Here's my take on a solution. As Tim Peters pointed out, this is a Hamiltonian path problem.
So the first step is to generate the graph in some form.
Well the zeroth step in this case to generate prime numbers. I'm going to use a sieve, but whatever prime test is fine. We need primes upto 2 * n since that is the largest any two numbers can sum to.
m = 8
n = m + 1 # Just so I don't have to worry about zero indexes and random +/- 1's
primelen = 2 * m
prime = [True] * primelen
prime[0] = prime[1] = False
for i in range(4, primelen, 2):
prime[i] = False
for i in range(3, primelen, 2):
if not prime[i]:
continue
for j in range(i * i, primelen, i):
prime[j] = False
Ok, now we can test for primality with prime[i]. Now its easy to make the graph edges. If I have a number i, what numbers can come next. I'll also make use of the fact that i and j have opposite parity.

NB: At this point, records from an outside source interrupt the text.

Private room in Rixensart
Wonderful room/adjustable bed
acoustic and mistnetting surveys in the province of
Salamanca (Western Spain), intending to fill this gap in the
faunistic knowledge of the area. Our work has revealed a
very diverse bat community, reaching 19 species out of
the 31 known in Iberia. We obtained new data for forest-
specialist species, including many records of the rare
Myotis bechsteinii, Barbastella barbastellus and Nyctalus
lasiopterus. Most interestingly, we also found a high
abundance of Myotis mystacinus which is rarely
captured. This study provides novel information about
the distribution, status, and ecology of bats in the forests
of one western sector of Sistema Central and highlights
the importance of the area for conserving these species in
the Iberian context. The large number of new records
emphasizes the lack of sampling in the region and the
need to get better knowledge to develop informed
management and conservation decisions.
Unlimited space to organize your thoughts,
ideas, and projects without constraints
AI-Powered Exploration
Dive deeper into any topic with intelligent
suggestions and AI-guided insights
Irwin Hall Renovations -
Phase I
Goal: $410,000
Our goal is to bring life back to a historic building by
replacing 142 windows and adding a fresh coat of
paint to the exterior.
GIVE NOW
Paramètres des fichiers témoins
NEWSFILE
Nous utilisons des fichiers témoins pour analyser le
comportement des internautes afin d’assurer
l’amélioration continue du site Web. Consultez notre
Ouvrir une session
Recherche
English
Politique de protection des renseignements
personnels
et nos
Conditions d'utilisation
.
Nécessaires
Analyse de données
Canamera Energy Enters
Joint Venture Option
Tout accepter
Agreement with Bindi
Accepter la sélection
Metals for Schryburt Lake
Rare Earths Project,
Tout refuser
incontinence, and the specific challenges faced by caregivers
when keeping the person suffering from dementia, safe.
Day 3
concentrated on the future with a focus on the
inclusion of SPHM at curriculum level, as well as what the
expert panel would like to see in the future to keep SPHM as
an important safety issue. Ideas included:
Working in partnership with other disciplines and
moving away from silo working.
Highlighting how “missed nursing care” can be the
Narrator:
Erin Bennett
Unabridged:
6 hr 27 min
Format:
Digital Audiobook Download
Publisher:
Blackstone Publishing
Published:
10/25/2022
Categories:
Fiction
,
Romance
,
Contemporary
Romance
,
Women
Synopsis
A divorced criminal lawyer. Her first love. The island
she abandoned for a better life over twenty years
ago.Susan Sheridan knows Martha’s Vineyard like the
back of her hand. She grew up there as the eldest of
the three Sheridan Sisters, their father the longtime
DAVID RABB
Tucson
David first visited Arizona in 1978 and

pairs = [set(j for j in range(i%2+1, n, 2) if prime[i+j])
for i in range(n)]
So here pairs[i] is set object whose elements are integers j such that i+j is prime.

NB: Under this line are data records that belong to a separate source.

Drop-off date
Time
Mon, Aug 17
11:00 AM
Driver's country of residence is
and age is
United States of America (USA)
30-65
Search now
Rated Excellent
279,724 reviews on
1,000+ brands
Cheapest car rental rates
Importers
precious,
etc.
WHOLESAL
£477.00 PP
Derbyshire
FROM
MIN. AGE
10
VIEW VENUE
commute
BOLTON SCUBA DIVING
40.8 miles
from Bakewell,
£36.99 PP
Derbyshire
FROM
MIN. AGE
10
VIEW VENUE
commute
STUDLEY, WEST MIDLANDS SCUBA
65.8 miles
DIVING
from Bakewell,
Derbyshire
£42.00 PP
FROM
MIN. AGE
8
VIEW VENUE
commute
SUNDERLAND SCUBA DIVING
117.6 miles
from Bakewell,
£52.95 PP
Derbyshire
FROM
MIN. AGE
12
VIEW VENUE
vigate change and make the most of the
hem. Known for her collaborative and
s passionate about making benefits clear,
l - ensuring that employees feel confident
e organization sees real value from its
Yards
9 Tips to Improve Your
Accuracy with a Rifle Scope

Now we need to walk the graph. This is really where the time consuming part is and all further optimizations will be done here.
chains = [
([], set(range(1, n))
]
chains is going to keep track of the valid paths as we walk them. The first element in the tuple will be your result. The second element is all the unused numbers, or unvisited nodes. The idea is to take one chain out of the queue, take a step down the path and put it back.
while chains:
chain, unused = chains.pop()
if not chain:
# we haven't even started, all unused are valid
valid_next = unused
else:
# We need numbers that are both unused and paired with the last node
# Using sets makes this easy
valid_next = unused & pairs[chains[-1]]
for num in valid_next:
# Take a step to the new node and add the new path back to chains
# Reminder, its important not to mutate anything here, always make new objs
newchain = chain + [num]
newunused = unused - set([num])
chains.append( (newchain, newunused) )
# are we done?
if not newunused:
print newchain
chains = False
Notice that if there is no valid next step, the path is removed without a replacement.

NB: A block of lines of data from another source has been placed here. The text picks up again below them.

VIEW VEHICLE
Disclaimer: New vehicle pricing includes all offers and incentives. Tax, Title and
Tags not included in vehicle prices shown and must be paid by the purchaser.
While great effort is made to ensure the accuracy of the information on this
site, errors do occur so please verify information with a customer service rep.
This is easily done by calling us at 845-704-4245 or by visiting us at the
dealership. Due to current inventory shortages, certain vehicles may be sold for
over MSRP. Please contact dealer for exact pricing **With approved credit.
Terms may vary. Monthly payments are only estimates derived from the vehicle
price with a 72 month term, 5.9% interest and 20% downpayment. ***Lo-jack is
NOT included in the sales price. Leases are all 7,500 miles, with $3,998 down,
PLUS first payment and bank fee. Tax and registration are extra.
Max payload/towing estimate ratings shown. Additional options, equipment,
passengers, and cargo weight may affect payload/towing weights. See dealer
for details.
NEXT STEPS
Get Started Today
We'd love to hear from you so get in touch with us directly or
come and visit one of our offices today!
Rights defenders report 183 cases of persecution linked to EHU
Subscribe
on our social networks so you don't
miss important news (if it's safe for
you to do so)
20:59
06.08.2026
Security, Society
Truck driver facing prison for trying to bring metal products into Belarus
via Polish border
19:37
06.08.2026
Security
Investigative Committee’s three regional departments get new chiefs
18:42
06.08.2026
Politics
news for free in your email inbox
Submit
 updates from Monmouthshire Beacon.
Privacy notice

This is really memory inefficient, but runs in a reasonable time. The biggest performance bottleneck is walking the graph, so the next optimization would be popping and inserting paths in intelligent places to prioritize the most likely paths. It might be helpful to use a collections.deque or different container for your chains in that case.
EDIT
Here is an example of how you can implement your path priority. We will assign each path a score and keep the chains list sorted by this score. For a simple example I will suggest that paths containing "harder to use" nodes are worth more. That is for each step on a path the score will increase by n - len(valid_next) The modified code will look something like this.
import bisect
chains = ...
chains_score = [0]
while chains:
chain, unused = chains.pop()
score = chains_score.pop()
...
for num in valid_next:
newchain = chain + [num]
newunused = unused - set([num])
newscore = score + n - len(valid_next)
index = bisect.bisect(chains_score, newscore)
chains.insert(index, (newchain, newunused))
chains_score.insert(index, newscore)
Remember that insertion is O(n) so the overhead of adding this can be rather large. Its worth doing some analysis on your score algorithm to keep the queue length len(chains) managable.